Hi Siddhartha,
We just did something similar. We had Postrgresql 11 on CentOS 7.9 and needed to get to RHEL 9.4
We set up new hardware as RHEL 9.4 and installed Postgresql 15.10 on it but didn't initialize the DB.
You can get the repos set up on CentOS 7 via:
We then upgraded the CentOS 7.9 system using the --link option:
/usr/pgsql-15/bin/pg_upgrade --link --verbose &> ~/pg_upgrade_15.log
On our DB, this took only about 9 seconds (we run just a couple DBs but one has is tracking 30 million file details) but we have the DB on NVMe devices.
Once you are synchronized, you can shutdown the master, shutdown the slave, reconfigure the slave to be the former master (change hostname and IP adddress(es)) and bring it back up.
To get to 16 you can run the pg_upgrade command similarly to how you did the original master on CentOS 7.9. This process should minimize the amount of time you have to be down.
Shawn
I believe the best way would be to
1. setup a new rhel9 server with pg16
2. get a dump (pg_dumpall) from the old machine onto the new machine
3. restore that dump
4. copy pg_hba.conf and postgresql.conf over to the new machine
4.1. make sure to keep the new postgresql.conf and adjust custom settings you may have on the old machine with making sure those settings have not changed
If you want to do this close to zero downtime, you could set up logical replication to the new pg16 machine and once that is finished switch over and promote that to be the new main.

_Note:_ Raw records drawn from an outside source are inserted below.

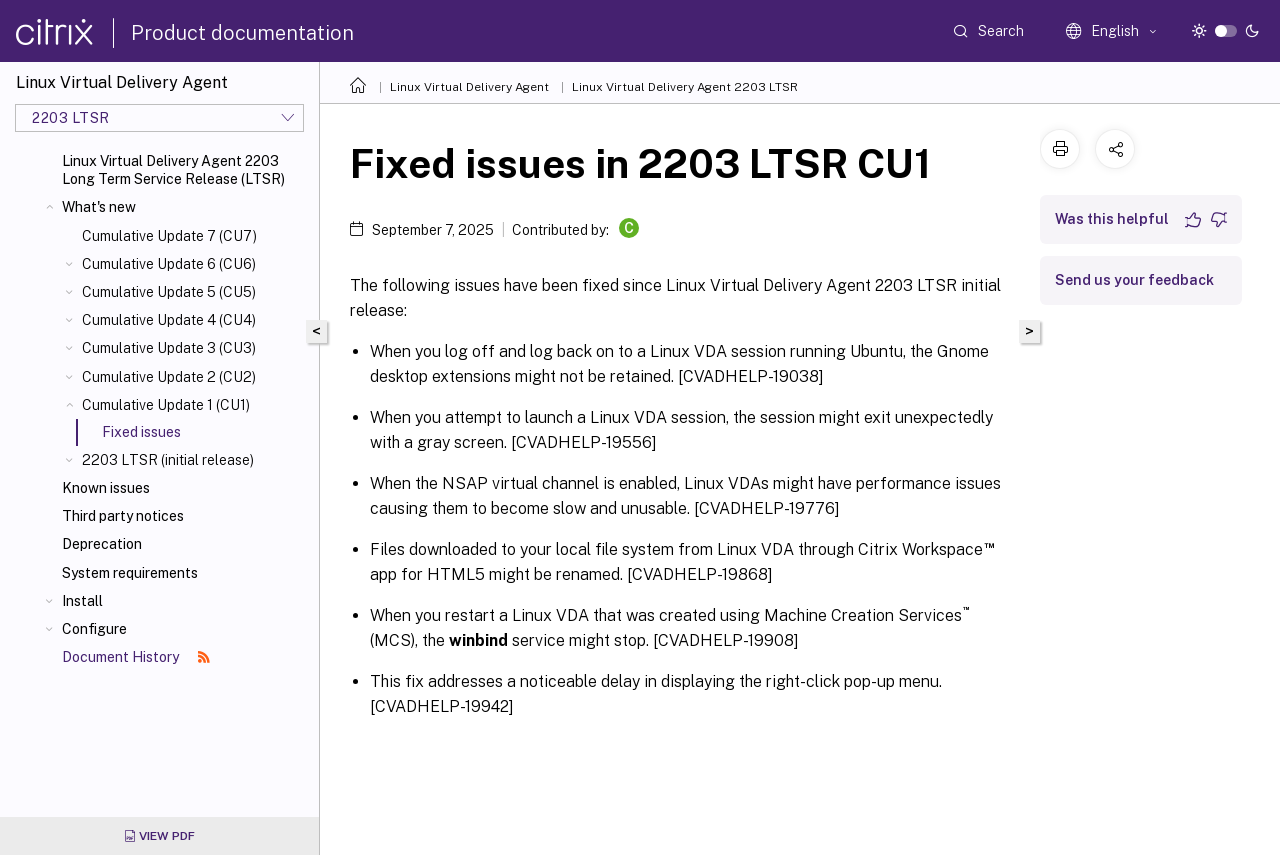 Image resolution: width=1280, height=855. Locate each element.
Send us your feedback (1134, 280)
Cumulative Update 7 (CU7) (169, 236)
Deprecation (102, 544)
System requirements (130, 573)
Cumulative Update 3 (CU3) (169, 348)
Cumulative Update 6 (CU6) (169, 264)
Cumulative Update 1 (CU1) (166, 405)
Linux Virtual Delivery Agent (469, 87)
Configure (94, 629)
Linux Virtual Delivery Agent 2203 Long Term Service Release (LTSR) (173, 170)
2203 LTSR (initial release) (168, 460)
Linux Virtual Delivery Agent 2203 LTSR (685, 87)
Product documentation (242, 33)
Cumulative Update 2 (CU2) (169, 377)
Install (82, 601)
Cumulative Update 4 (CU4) (169, 320)
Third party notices (123, 516)
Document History (136, 657)
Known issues (106, 488)
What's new (99, 207)
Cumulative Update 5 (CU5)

On 04.12.24 14:03, Siddhartha Jain wrote:
Hi,
Please let me know if Postgresql 16 is compatible with RHEL 7.9 version and RHEL 9.1 version.
I need to upgrade postgres from 11.22 to 16.6 and need information for that as the OS version is going to upgrade from 7.9 to 9.1.
Also, let me know the strategies if any to upgrade both RHEL and DB.